Mar. 21, 2007 19:42
ASSOCIATED PRESS
 
Jewish group targets Novi Sad suspect
 
 

A Jewish group on Wednesday offered to help Hungarian authorities prosecute a Hungarian man accused of the World War II killings of more than 1,000 Jews and Serbs in a Serbian town.

The Union of Jewish Communities in Serbia said it could offer several witnesses and wartime documents of the 1942 massacre of some 800 Jews and 400 Serbs in Novi Sad, north of Belgrade, allegedly conducted by Hungarian Nazi troops that controlled the area at the time.

The Simon Wiesenthal Center and its Nazi hunters said in a statement that one of those responsible was Hungarian citizen Sandor Kepiro, now 93.
Kepiro, who was a gendarmerie lieutenant in Novi Sad at the time, emigrated to Argentina after the war but returned to Hungary in 1996.
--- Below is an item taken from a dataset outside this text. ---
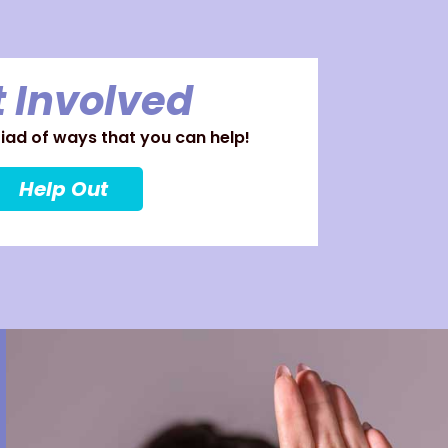
 Involved
ad of ways that you can help!
Help Out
The Jewish group said it "strongly supports demands that Sandor Kepiro be charged with war crimes and crimes against humanity for the massacre that was conducted under his command in 1942 in Novi Sad."
Hungarian prosecutors recently opened an investigation into Kepiro following demands by the Wiesenthal Center and after researchers in Belgrade found a copy of a 1944 Hungarian court verdict that found him guilty of disloyalty to Hungary.

Last month, the Budapest Municipal Court said the 1944 ruling sentencing Kepiro to 10 years in prison could not be enforced because a retrial shortly afterward annulled the sentence.

Kepiro has denied the accusations, saying he was a scapegoat in a show trial.